MEMORANDUM OF UNDERSTANDING NOVA MSC BERHAD (“NOVA” or “Company”) – Memorandum of Understanding between Theta Edge Berhad and NOVA

NOVA MSC BERHAD
31 Jan 2023

 

Type Announcement
Subject MEMORANDUM OF UNDERSTANDING
Description NOVA MSC BERHAD (“NOVA” or “Company”) – Memorandum of Understanding between Theta Edge Berhad and NOVA

 

1. INTRODUCTION

 

The Board of Directors of NOVA wishes to announce that NOVA had on 31 January 2023 entered into a Memorandum of Understanding (hereinafter referred to as “MOU”) with Theta Edge Berhad (“THETA”) to collaborate on joint marketing and promotion of Healthcare, Public Sector and Applied Artificial Intelligence (“A.I.”) Solutions (“Products”) in Malaysia and on project basis for other ASEAN countries (“Territory”) for both parties’ mutual benefits.  This collaboration can be expanded to cover opportunities beyond the Territory on a project-basis.

 

NOVA and THETA shall collectively be referred to herein as the “Parties”.

 

2. INFORMATION ON THETA

 

THETA is one of Malaysia’s pioneer Information Communication and Technology (ICT) Service Provider.
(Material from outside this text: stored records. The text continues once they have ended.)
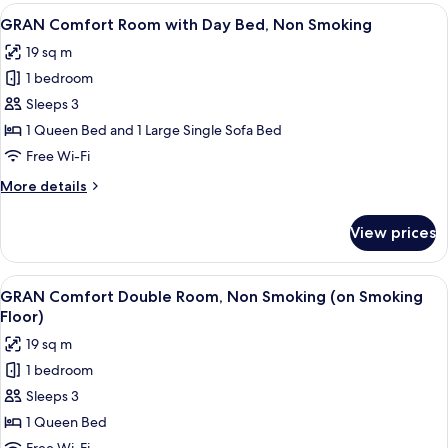
Room
View
A hotel room with two beds, a bedside
Smoking
4
with
GRAN Comfort Room with Day Bed, Non Smoking
all
Day
Floor)
19 sq m
Bed,
photos
Non
1 bedroom
for
Smoking
GRAN
Sleeps 3
(on
Comfort
Smoking
1 Queen Bed and 1 Large Single Sofa Bed
Floor)
Room
Free Wi-Fi
with
More
More details
Day
details
Bed,
for
View prices
GRAN
Non
Comfort
Smoking
Room
View
A hotel room with a sofa, a bed, a smal
4
with
GRAN Comfort Double Room, Non Smoking (on Smoking
all
Day
Floor)
Bed,
photos
19 sq m
Non
for
Smoking
1 bedroom
GRAN
Sleeps 3
Comfort
Double
1 Queen Bed
Room,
The company made its debut on the Second Board of the Kuala Lumpur Stock Exchange in 1994 and moved to the Main Board in 1999 and currently is categorized under the Technology sector of the main market of Bursa Malaysia Securities Berhad. The Group has been in business for more than 30 years focusing on the following;

  • Information Technology Solutions
  • Telecommunication Engineering Services & Civil Works
  • Green Energy Consultant and System Integrator

 

3. RATIONALE OF THE MEMORANDUM OF UNDERSTANDING

 

The MOU will provide an opportunity for the Parties to initiate further discussion to establish a collaboration and leverage on each party’s strength and expertise to jointly market and promote the Products before a formal agreement is executed.

 

4. SALIENT TERMS

 

The salient terms as extracted from the MOU include, inter-alia, the following:-

 

4.1 The MOU shall continue in effect for a period of twelve (12) months from the date of execution unless terminated earlier pursuant to the terms of the MOU or reviewed for a further term of twelve (12) months or is superseded by a legally binding agreement duly executed by the Parties.

 

4.2 Although the MOU summarises some of the terms on the basis of which the Parties would be prepared to jointly work together, it is not intended to be legally binding on either party and in the event that the MOU does not give rise to any collaboration for any reason whatsoever, neither party shall be liable to the other for any damages, compensation or costs whatsoever.

 

5. RISK FACTORS

 

The risks associated with the MOU at this juncture is minimal and in the event that the Company enters into a definitive agreement(s) pursuant to the MOU, it will exercise due care in considering the relevant risks and benefits associated with the definitive agreement(s).

 

6. EFFECTS OF THE MOU

 

The MOU will not have any effect on the share capital and shareholding structure of NOVA. The effects of the MOU on the financial position cannot be determined at this juncture until such time when the definitive agreement(s) is entered into.

 

7. DIRECTORS’ AND SUBSTANTIAL SHAREHOLDERS’ INTERESTS

 

None of the Directors and/or Substantial Shareholders of NOVA and/or persons connected with such Directors or Substantial Shareholders have any interest, either directly or indirectly, in the said MOU.

 

8. APPROVAL REQUIRED

 

The MOU does not require the approval of the shareholders of NOVA or any authority.

 

9. STATEMENT BY DIRECTORS

 

The Board of Directors of NOVA is of the opinion that the MOU, which is subject to execution of the definitive agreement(s), is in the best interest of NOVA.